November 5, 2024

REVIEW: Pissed Ink by Peter Spiers, Platform Arts, Belfast

 

As a protest in Duchamp’s urinal, a suspension for Serrano’s Christ, or a patina for Rodin’s bronze, piss holds a special place in the heart of art history. Body fluid has long established itself as a vehicle to grab attention, evoke disgust and make associative statements on consumption and value. Yet having become associated with empty artistic calories and mounting tabloid inches, Post-Piss Christ, what can bodily expulsion in art do beyond the sampling of old shock tactics?

Pissed Ink at Platform Arts, Belfast, mounts its medium headfirst but employs it in an unexpectedly subtle way. The result of black ink injected into the bladder and pissed onto cartridge paper, the dripped and flicked marks are surprisingly delicate. Some works appear as inverted photographs of galaxies and constellations, isolated in the page, whilst others recall retina burn from fireworks.

Peter Spiers is interested in the interaction of art and empathy, where the performative process of pissing ink causes individuals to project themselves into the creation of the work. As a woman I am less empathetic to the process behind the marks created, but also draw other visual comparisons with spotting and menstruation. Each work resembles and behaves as a Rorschach print, calling upon the viewer’s projective interpretation of both process and aesthetic.

Each visual quality in these works becomes a second guess: the shiny stickiness of the marks, inherent to neat ink, becomes questionable in source. Just how much the aesthetic has been obliterated by the ink, or enhanced by bodily fluid, is unknowable – indeed, how much urine features at all cannot be visually deciphered. The paper occupies the same space as the viewer, both repellent and appealing for closer inspection.

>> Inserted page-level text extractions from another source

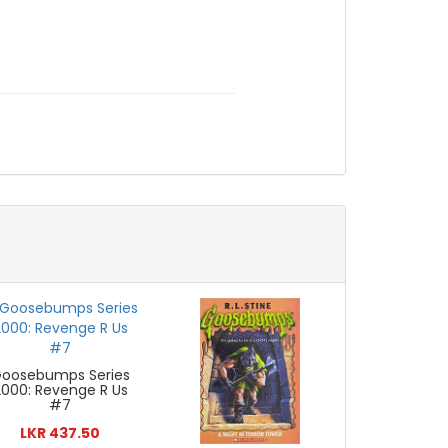
oosebumps Series
2000: Revenge R Us
#7
LKR 437.50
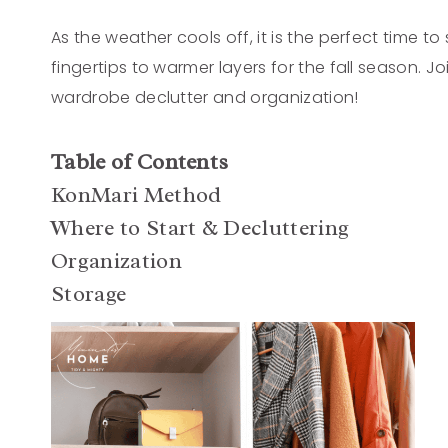
As the weather cools off, it is the perfect time t
fingertips to warmer layers for the fall season. 
wardrobe declutter and organization!
Table of Contents
KonMari Method
Where to Start & Decluttering
Organization
Storage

I also believe that the gender dialogue in this exhibition runs to deeper levels than that of human biology. Through sparse monochromatic marks and the adoption of the floor-based splatter technique that was Pollock’s hallmark, Spiers creates an amalgamation and pastiche of “opposing” and male-centric movements in art history, minimalism and abstract expressionism. With the penis adopted as an artistic vehicle, Spiers literally and permanently marks the paper’s territory.

The delicacy of the marks of these pieces provides a foil to the phallo-centricity of the process. In this sense, Pissed Ink finds contemporary relevance beyond an empty shock – through the layered, complimentary and ambiguous dialogues it presents. In this alignment of process and aesthetic, when such a historical medium encounters its traditional counterpart via a urethra, it carries with it the old and new histories of mark making, performance, and human nature.